REQUIRED ACTION: Return each line of the data below exactly, omitting any pictures.

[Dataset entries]
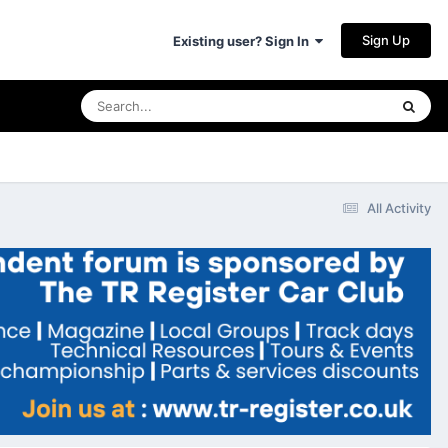
Sign Up
Existing user? Sign In
All Activity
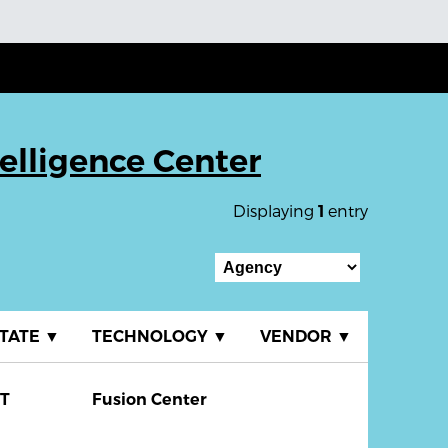
elligence Center
Displaying
entry
1
TATE
▼
TECHNOLOGY
▼
VENDOR
▼
T
Fusion Center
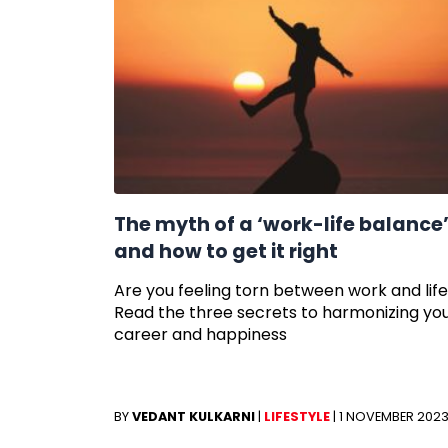
The myth of a ‘work-life balance
and how to get it right
Are you feeling torn between work and lif
Read the three secrets to harmonizing yo
career and happiness
BY
VEDANT KULKARNI
|
LIFESTYLE
|
1 NOVEMBER 202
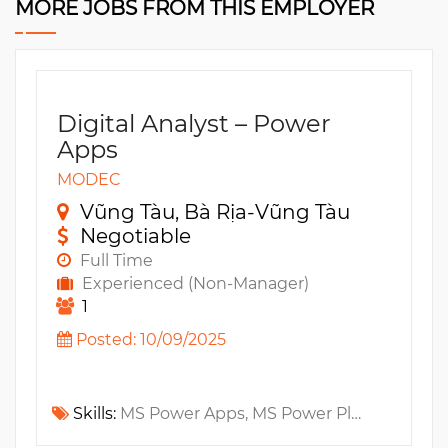
MORE JOBS FROM THIS EMPLOYER
Digital Analyst – Power
Apps
MODEC
Vũng Tàu, Bà Rịa-Vũng Tàu
Negotiable
Full Time
Experienced (Non-Manager)
1
Posted: 10/09/2025
Skills:
MS Power Apps, MS Power Platform, MS SharePoint, MS Power Automate, Azure Functions, SQL Function, MS SQL, MS Azure, MS Azure SQL, Azure DevOps, Azure Storage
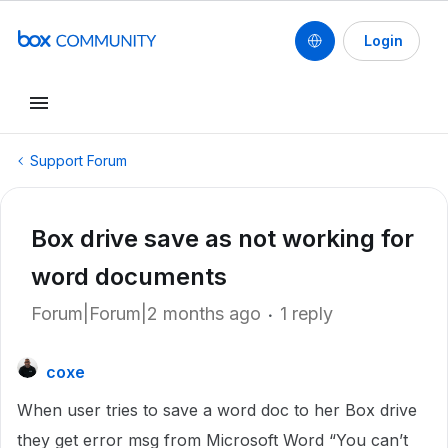
Login
Support Forum
Box drive save as not working for
word documents
Forum|Forum|2 months ago
1 reply
coxe
When user tries to save a word doc to her Box drive
they get error msg from Microsoft Word “You can’t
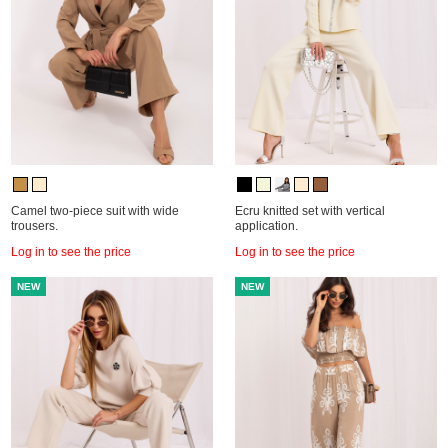
Camel two-piece suit with wide
Ecru knitted set with vertical
trousers.
application.
Log in to see the price
Log in to see the price
NEW
NEW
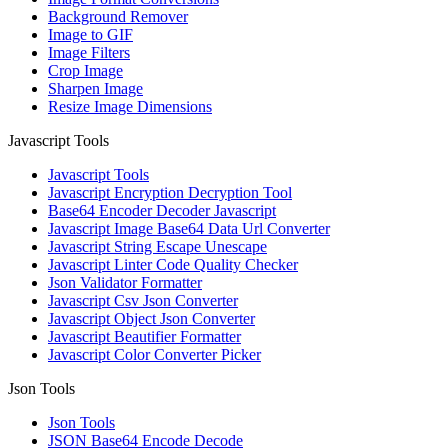
Background Remover
Image to GIF
Image Filters
Crop Image
Sharpen Image
Resize Image Dimensions
Javascript Tools
Javascript Tools
Javascript Encryption Decryption Tool
Base64 Encoder Decoder Javascript
Javascript Image Base64 Data Url Converter
Javascript String Escape Unescape
Javascript Linter Code Quality Checker
Json Validator Formatter
Javascript Csv Json Converter
Javascript Object Json Converter
Javascript Beautifier Formatter
Javascript Color Converter Picker
Json Tools
Json Tools
JSON Base64 Encode Decode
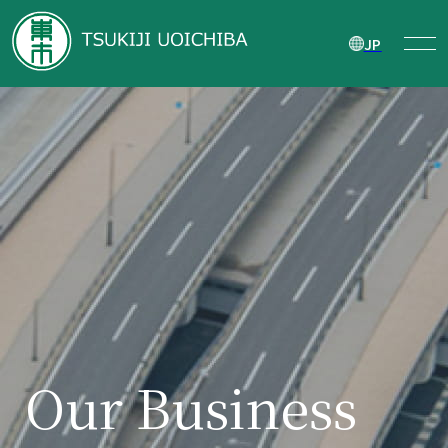
JP
Our Business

REPLY:
Sign Up
Existing user? Sign In
All Activity
elligence Center
Displaying
entry
1
TATE
▼
TECHNOLOGY
▼
VENDOR
▼
T
Fusion Center
The myth of a ‘work-life balance
and how to get it right
Are you feeling torn between work and lif
Read the three secrets to harmonizing yo
career and happiness
BY
VEDANT KULKARNI
|
LIFESTYLE
|
1 NOVEMBER 202
MORE JOBS FROM THIS EMPLOYER
Digital Analyst – Power
Apps
MODEC
Vũng Tàu, Bà Rịa-Vũng Tàu
Negotiable
Full Time
Experienced (Non-Manager)
1
Posted: 10/09/2025
Skills:
MS Power Apps, MS Power Platform, MS SharePoint, MS Power Automate, Azure Functions, SQL Function, MS SQL, MS Azure, MS Azure SQL, Azure DevOps, Azure Storage
Login
Support Forum
Box drive save as not working for
word documents
Forum|Forum|2 months ago
1 reply
coxe
When user tries to save a word doc to her Box drive
they get error msg from Microsoft Word “You can’t
Camel two-piece suit with wide
Ecru knitted set with vertical
trousers.
application.
Log in to see the price
Log in to see the price
NEW
NEW
Background Remover
Image to GIF
Image Filters
Crop Image
Sharpen Image
Resize Image Dimensions
Javascript Tools
Javascript Tools
Javascript Encryption Decryption Tool
Base64 Encoder Decoder Javascript
Javascript Image Base64 Data Url Converter
Javascript String Escape Unescape
Javascript Linter Code Quality Checker
Json Validator Formatter
Javascript Csv Json Converter
Javascript Object Json Converter
Javascript Beautifier Formatter
Javascript Color Converter Picker
Json Tools
Json Tools
JSON Base64 Encode Decode
JP
Our Business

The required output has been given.